Hoarding Cash vs Maximizing The Bottom Line
The no-return-on-cash dilemma is very real – CEOs have a fiduciary responsibility to generate sufficient returns for shareholders. Acquisitions are eye-catching, and their proposed benefits and synergies easily explained. Moreover, cheap debt is dangled in front of CEOs by investment bankers every day. This is like pouring gasoline on an already blazing fire.
Borrowing at 3% and less doesn’t feel like real leverage normally does. CEOs can make an instant positive impact on revenues without losing any profit through the commensurate increase in interest expense. In some ways, why wouldn’t a CEO take advantage of artificially cheap money to magnify revenue growth via acquisitions? After all, they are partly compensated through increases in earnings per share and the share price.
To use a previous example, Danone is acquiring WhiteWave Foods for 40x earnings. The going-in return for this acquisition will be 2.5% (1/40). Microsoft will initially earn 1.8% from its LinkedIn acquisition, which is occurring at a 56.8x multiple of earnings. These returns, low as they may be, are actually justifiable considering current borrowing rates and cash yields. A 1% or 2% return is better than zero.

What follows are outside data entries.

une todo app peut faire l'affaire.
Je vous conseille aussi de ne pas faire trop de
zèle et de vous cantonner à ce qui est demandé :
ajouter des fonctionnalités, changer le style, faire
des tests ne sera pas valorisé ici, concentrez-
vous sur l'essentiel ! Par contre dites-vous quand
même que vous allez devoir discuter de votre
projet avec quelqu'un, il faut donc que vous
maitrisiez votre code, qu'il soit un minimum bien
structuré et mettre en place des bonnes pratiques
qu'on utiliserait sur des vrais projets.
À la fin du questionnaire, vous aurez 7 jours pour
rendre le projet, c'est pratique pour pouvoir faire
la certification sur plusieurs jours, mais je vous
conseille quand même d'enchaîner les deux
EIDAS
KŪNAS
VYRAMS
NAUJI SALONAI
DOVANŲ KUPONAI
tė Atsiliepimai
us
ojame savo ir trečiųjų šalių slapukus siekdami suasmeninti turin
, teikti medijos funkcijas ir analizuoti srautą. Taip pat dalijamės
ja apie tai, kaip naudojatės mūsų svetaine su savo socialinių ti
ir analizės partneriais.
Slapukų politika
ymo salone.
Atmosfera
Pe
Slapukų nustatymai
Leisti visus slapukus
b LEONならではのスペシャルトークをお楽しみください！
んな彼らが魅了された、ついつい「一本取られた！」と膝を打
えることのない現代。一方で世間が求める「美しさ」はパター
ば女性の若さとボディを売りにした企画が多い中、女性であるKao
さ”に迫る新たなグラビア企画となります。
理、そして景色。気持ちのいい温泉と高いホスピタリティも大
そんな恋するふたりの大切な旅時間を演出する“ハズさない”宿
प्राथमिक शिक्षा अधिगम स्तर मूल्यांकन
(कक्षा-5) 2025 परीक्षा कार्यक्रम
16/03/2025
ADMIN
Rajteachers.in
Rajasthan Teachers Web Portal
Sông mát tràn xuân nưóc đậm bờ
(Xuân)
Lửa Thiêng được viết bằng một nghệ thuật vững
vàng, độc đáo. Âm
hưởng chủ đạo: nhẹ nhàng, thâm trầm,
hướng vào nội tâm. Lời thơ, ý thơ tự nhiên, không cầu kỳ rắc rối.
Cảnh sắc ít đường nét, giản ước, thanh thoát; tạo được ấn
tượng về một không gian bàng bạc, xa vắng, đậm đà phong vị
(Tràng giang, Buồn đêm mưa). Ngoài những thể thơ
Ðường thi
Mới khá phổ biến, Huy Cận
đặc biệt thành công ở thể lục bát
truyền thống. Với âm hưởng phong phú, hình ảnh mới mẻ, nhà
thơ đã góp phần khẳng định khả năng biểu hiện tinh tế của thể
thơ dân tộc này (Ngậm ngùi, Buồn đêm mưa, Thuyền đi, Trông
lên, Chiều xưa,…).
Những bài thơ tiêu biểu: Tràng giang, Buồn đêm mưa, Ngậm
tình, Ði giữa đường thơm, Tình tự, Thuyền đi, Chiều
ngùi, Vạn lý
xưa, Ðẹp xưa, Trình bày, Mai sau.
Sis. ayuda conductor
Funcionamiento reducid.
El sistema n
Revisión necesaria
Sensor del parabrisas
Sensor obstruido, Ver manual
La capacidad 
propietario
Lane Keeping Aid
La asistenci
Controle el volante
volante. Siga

There is one great problem with all of this. In the case of cheap debt, this is in fact real leverage. These companies have taken on additional balance sheet liabilities, though the interest burden is now not really noticeable on the income statement. If any of these companies ever faces earnings difficulties, or some degree of future credit risk, shareholders could be in real trouble. Or, to the extent this is variable rate debt (or maturing debt), what if interest rates rise? This filters through to the income statement, expressed through a lower P/E, and shareholders suffer.
If these companies are not generally the credit risk-type situations, perhaps like Microsoft, there is always an impairment risk. In other words, if these acquisitions made at enormous valuations do not prosper, there almost assuredly will be impairment charges to follow. Who bears the consequence of this? Shareholders, of course.
Naturally, this is not a mainstream argument. There are those who will contend that the acquisitions occurring now are all sensible, products of low interest rates. They will argue that each company is guided by a skillful CEO who will be able to achieve massive synergies and revenue expansion, such that the high multiple will ultimately be justifiable. Or, future credit risk is a non-issue, as interest rates are not going to rise anytime soon. Or, CEOs are hired to grow the business, not hoard cash (earning 0% from an asset is not effective management). And so on, and so on.
This low return environment, at the very least, will have some consequences for shareholders. Reasonable minds might disagree as to its severity, but we are most certainly in untested territory. The cash-as-a-liability mentality is very likely creating balance sheet bubbles. Those who still believe that cash is a valuable asset and a protector against financial difficulty and a well of investment possibilities when the tide turns could be rewarded in the years to come.